Mitochondria-targeted antioxidant mitoquinone attenuates TGF-β–induced fibrosis and restores impaired decidualization in mouse endometrial stromal cells

Objective: This study aimed to investigate the therapeutic effects of mitoquinone (MitoQ) in endometrial fibrosis and to examine its role in restoring impaired decidualization associated with intrauterine adhesion. We further sought to delineate the underlying mechanisms through which MitoQ exerts its protective effects. Finally, we propose mitochondrial-targeted antioxidant therapy as a potential strategy for the treatment of gynecological diseases.Methods: An in vitro mouse endometrial fibrosis model was established by treating mouse endometrial stromal cells with transforming growth factor-β (TGF-β).

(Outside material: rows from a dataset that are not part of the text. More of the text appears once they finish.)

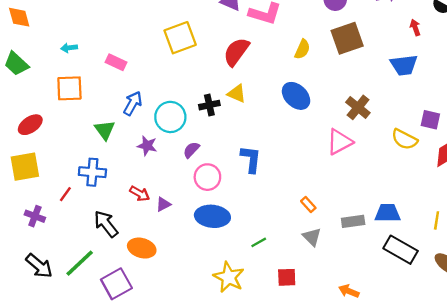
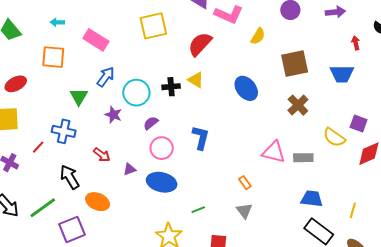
brown square: (347, 38) -> (295, 64), moved
yellow semicircle: (302, 49) -> (258, 36), moved
pink rectangle: (116, 62) -> (96, 40), size x1.4
pink triangle: (340, 142) -> (274, 152), moved, turned 35
purple triangle: (163, 204) -> (130, 169), moved
gray rectangle: (353, 221) -> (303, 158), moved

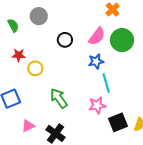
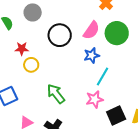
black circle: (65, 40) -> (60, 35), size x1.5
red star: (19, 55) -> (22, 49), moved
cyan line: (106, 83) -> (103, 77), turned 48

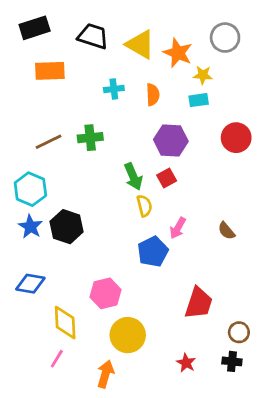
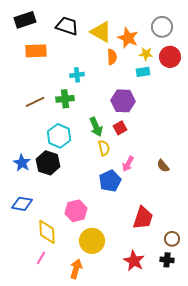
cyan cross: (114, 89) -> (77, 75), moved
orange semicircle: (153, 95) -> (112, 57), moved
red circle: (236, 138) -> (170, 57), moved
cyan hexagon: (30, 189) -> (59, 136), moved
red star: (186, 363) -> (134, 261), size x1.5

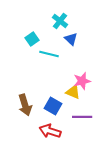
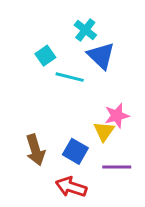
blue triangle: (71, 39) -> (101, 56), size x1.5
yellow triangle: (73, 92) -> (104, 131), turned 42

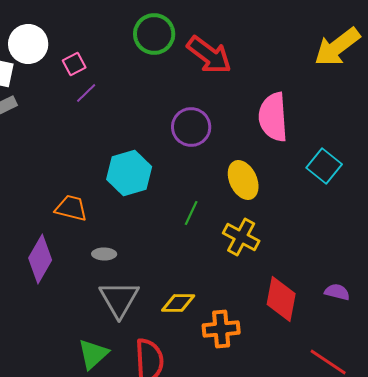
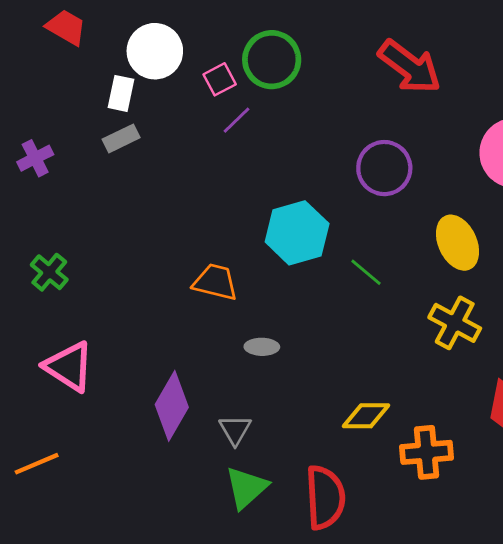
green circle: (154, 34) -> (272, 60), moved
green line: (191, 213) -> (366, 272), moved, turned -75
purple diamond: (40, 259) -> (172, 406), moved
gray triangle: (119, 299) -> (235, 430), moved, size x0.6

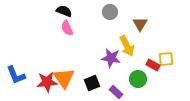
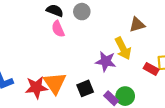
gray circle: (110, 12) -> (82, 12), moved
brown triangle: (140, 24) -> (137, 25), turned 42
green circle: (138, 79) -> (125, 96), moved

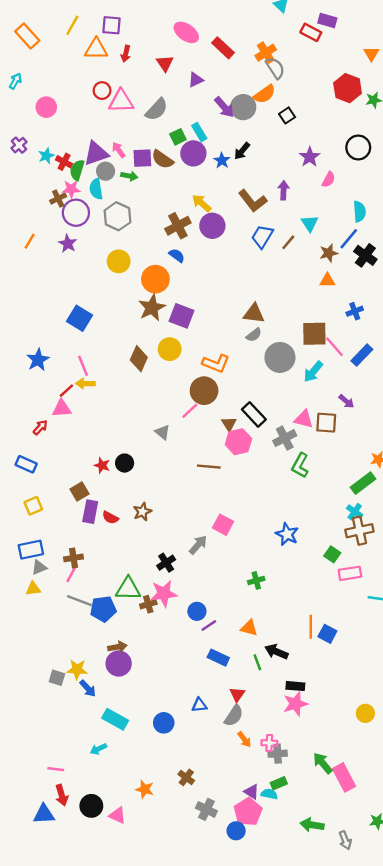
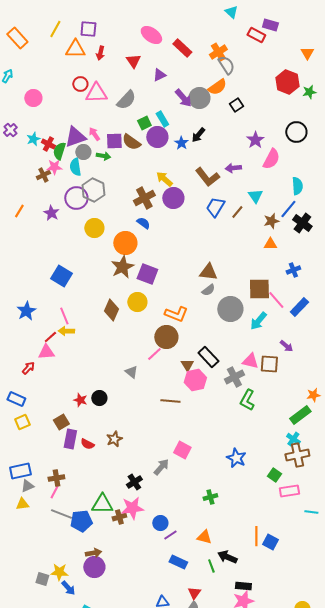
pink semicircle: (329, 179) -> (271, 159), size x1.5
purple arrow: (284, 190) -> (233, 168), turned -98
purple circle: (76, 213) -> (76, 198), moved
yellow square: (33, 506) -> (22, 422), moved

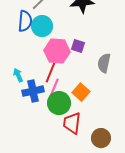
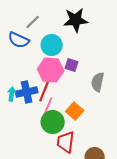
blue semicircle: (25, 21) -> (19, 40), turned 110
cyan circle: (42, 26) -> (52, 45), moved
cyan arrow: (18, 75) -> (12, 94), turned 32
blue cross: (33, 91) -> (27, 92), moved

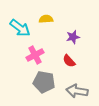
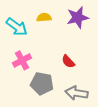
purple star: (73, 37) -> (78, 17), moved, size x1.5
pink cross: (35, 55) -> (22, 60), moved

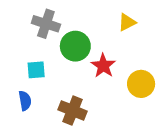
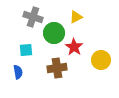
yellow triangle: (127, 22) -> (76, 17), moved
brown cross: (73, 110) -> (57, 68), moved, turned -30

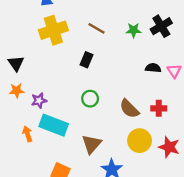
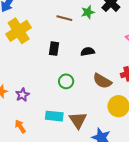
brown line: (97, 28) -> (64, 18), moved
black semicircle: (153, 68) -> (88, 52), moved
cyan rectangle: (54, 125) -> (54, 116), moved, size x0.7

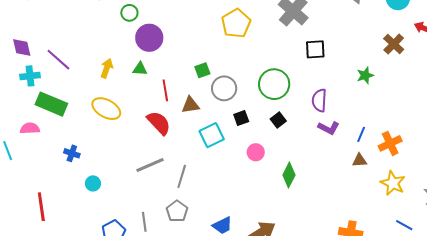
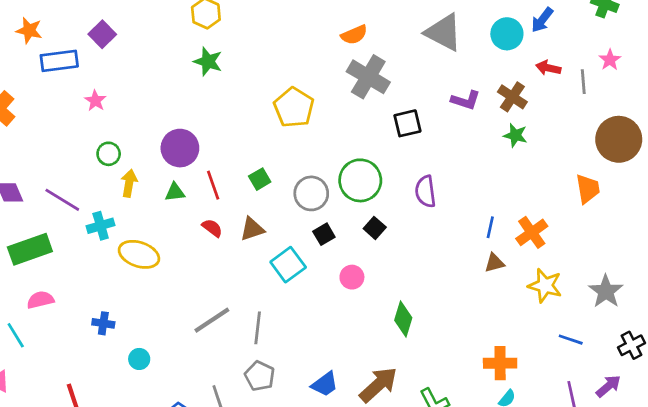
green circle: (129, 13) -> (109, 154), moved
yellow arrow: (107, 68) -> (129, 183), moved
green star: (365, 75) -> (515, 135), moved, turned -30
cyan cross: (30, 76) -> (101, 226), moved
gray circle: (224, 88) -> (311, 193), moved
red line: (165, 90) -> (213, 185), moved
green rectangle: (51, 104) -> (30, 249), moved, turned -32
red semicircle: (159, 123) -> (212, 228), moved, size x0.6
purple L-shape: (329, 128) -> (466, 100), moved
green diamond: (289, 175) -> (403, 319), moved

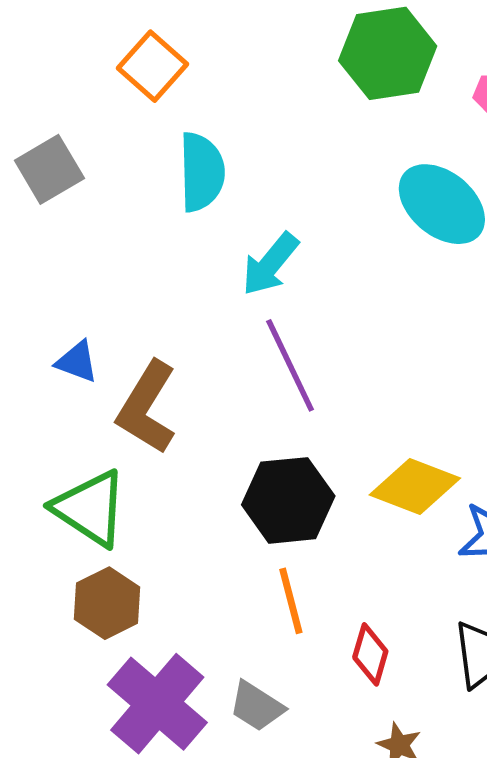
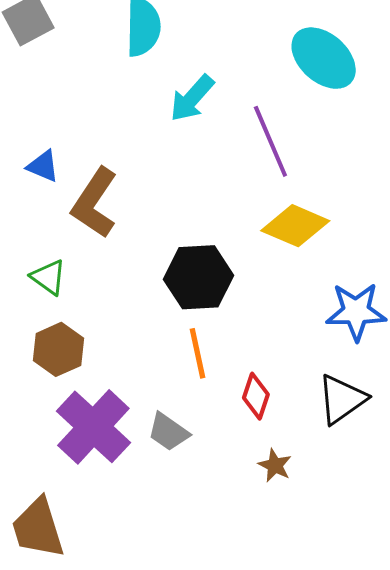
purple line: (290, 365) -> (270, 141), moved
yellow diamond: (415, 487) -> (295, 226), moved
green triangle: (90, 508) -> (49, 277), size x0.6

MitoQ was subsequently administered to fibrotic cells to evaluate its therapeutic effects on fibrosis and defective decidualization. These effects were analyzed using quantitative real-time polymerase chain reaction, immunoblotting, immunofluorescence staining, and additional molecular and cellular assays. The underlying mechanisms were further investigated.Results: TGF-β treatment (5 ng/mL for 48 hours) effectively induced a markedly fibrotic phenotype in mouse endometrial stromal cells. These cells were subsequently treated with 1 μM MitoQ for 24 hours. MitoQ treatment significantly reduced collagen type I alpha 1 chain (COL1A1) expression at both the mRNA and protein levels and downregulated inflammation-related markers. These effects were accompanied by reduced mitochondrial stress and suppression of suppressor of mothers against decapentaplegic (SMAD) signaling. Furthermore, MitoQ treatment restored impaired decidualization in fibrotic cells, as supported by increased expression of prolactin and insulin-like growth factor binding protein 1 (IGFBP1).Conclusion: MitoQ treatment effectively attenuates TGF-β-induced endometrial fibrosis by reducing collagen deposition and inflammatory marker expression, while restoring impaired decidualization. These findings suggest that MitoQ may serve as a promising therapeutic candidate for fibrosis-associated uterine dysfunction.